Christliche Kunst und Literatur

Autor/Hrsg.:

Aurnhammer, Achim, Cantarutti, Giulia, u. Friedrich Vollhardt [Hrsg.]

Titel/Untertitel:

Die drei Ringe. Entstehung, Wandel und Wirkung der Ringparabel in der europäischen Literatur und Kultur.

Verlag:

Berlin u. a.: De Gruyter 2016. XIII, 287 S. m. 8 Abb. = Frühe Neuzeit, 200. Geb. EUR 99,95. ISBN 978-3-11-045267-9.

Rezensent:

A. B.

Die Meinung, man könne aus der Geschichte lernen, wird von der Geschichte oft genug eines Besseren belehrt. So scheint es, als käme diese uralte Menschheitsfrage über sokratische Dialektik vielleicht niemals hinaus. Indessen dürfte nicht zu bestreiten sein, dass geschichtliche Ereignisse, Produkte und Konstellationen bevorzugt für aktualistische Zwecke instrumentalisiert werden. Ein solcher ahistorischer Gebrauch von Geschichte lässt sich am Beispiel der Ringparabel, die G. E. Lessing in seinem Ideendrama »Nathan der Weise« erzählt hat, vorzüglich studieren.
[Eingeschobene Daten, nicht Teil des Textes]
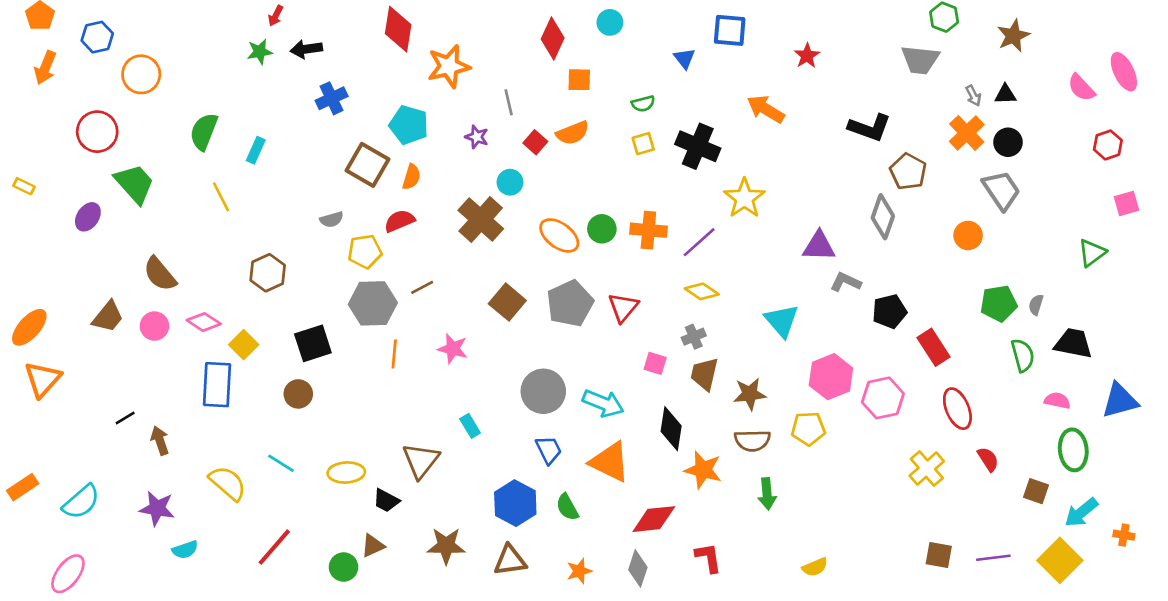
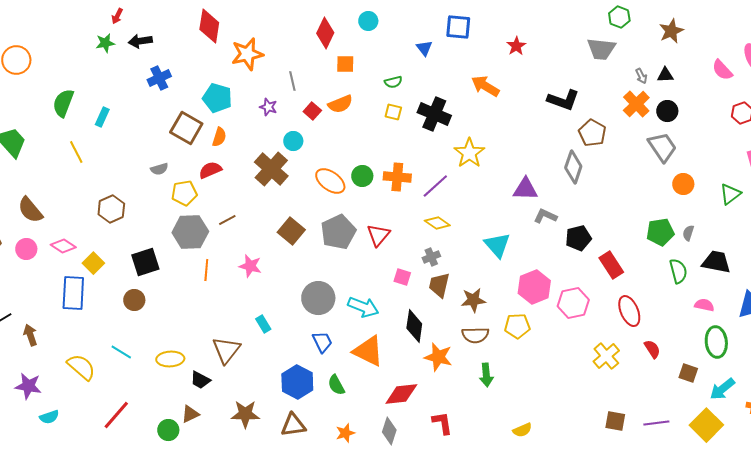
yellow square: (643, 144) -> (393, 112), turned 30
orange circle: (968, 235) -> (683, 184), moved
Der vorliegende Band dokumentiert ein im September 2012 in der Villa Vigoni am Comer See veranstaltetes deutsch-italienisches Forschungskolloquium, das dem modernistischen Missbrauch, dem Lessings Ringparabel in den neuen religiösen Krisen einer postsäkularen Gesellschaft bisweilen anheimfällt, mit tiefenscharfen motiv-, werk- und wirkungsgeschichtlichen Erkundungsgängen entgegenzutreten sucht.
Das erste Kapitel fragt nach der »Vor- und Frühgeschichte der Ringparabel«. Dabei erkundet Jan Assmann den antiken Erzählkern, Annemarie C. Mayer erinnert an ein von Raimundus Lullus im 13. Jh. dargestelltes philosophisches Glaubensgespräch, Wolf-Dieter Stempel untersucht drei weitere mittelalterliche Motivvarianten, und Valter Leonardo Puccetti sichert die in der zum Ende des 13. Jh.s entstandenen Novellensammlung »Il Novellino« hinterlassenen Spuren.
Das zweite Kapitel wendet sich sodann »Boccaccio und seine[r] Rezeption in der Frühen Neuzeit« zu. Während Andreas Kablitz die in Boccaccios »Decameron« erzählte Ringparabel ausleuchtet, verweisen weitere gelehrte Spezialbeiträge auf frühneuzeitliche Adaptionen der Ringparabel in der deutschen, englischen und französischen Literatur (Linus Möllenbrink, Achim Aurnhammer, Mario Zanucchi, Christian Rivoletti), und Winfried Schröder wirft diesbezüglich auf den berühmt-berüchtigten Traktat »De tribus impos­toribus« einen komparatistischen Blick.
Das dritte Kapitel widmet sich schließlich der »Ringparabel bei Lessing und in der Moderne«. Der eingehenden, forschungsgesättigten Analyse der im »Nathan« erzählten Ringparabel, die Friedrich Vollhardt vorlegt, geht die von Giulia Cantarutti unternommene Erkundung der zu Lessing zeitgleichen italienischen Debattenlage voraus. Zwei wirkungsgeschichtliche Fallstudien be­leuchten am Ende den »Kontext antisemitischer Lessing-Darstellungen« (Francesca Tucci) und, höchst anregend, die von Sigmund Freud vollzogene persönliche Adaption der Ringparabel (Liliane Weissberg).
Anders als in manchen anderen Tagungsbänden sind hier ausnahmslos höchst gehaltvolle, wissenschaftlich fundierte, die Forschung vorantreibende Studien versammelt. Ein »Anhang« bietet Zusammenfassungen aller Beiträge in deutscher und italienischer Sprache sowie ein Personen- und Schriftenregister.
Ob man aus der Geschichte lernen könne, wird wohl auch weiterhin kontrovers diskutiert werden. Für den hier angezeigten Band hingegen erübrigt sich solche Diskussion, noch bevor sie beginnt: Wer sich von ihm nicht belehren lässt, hat künftig für die Ringparabel ein Zitations- und Publikationsrecht verwirkt!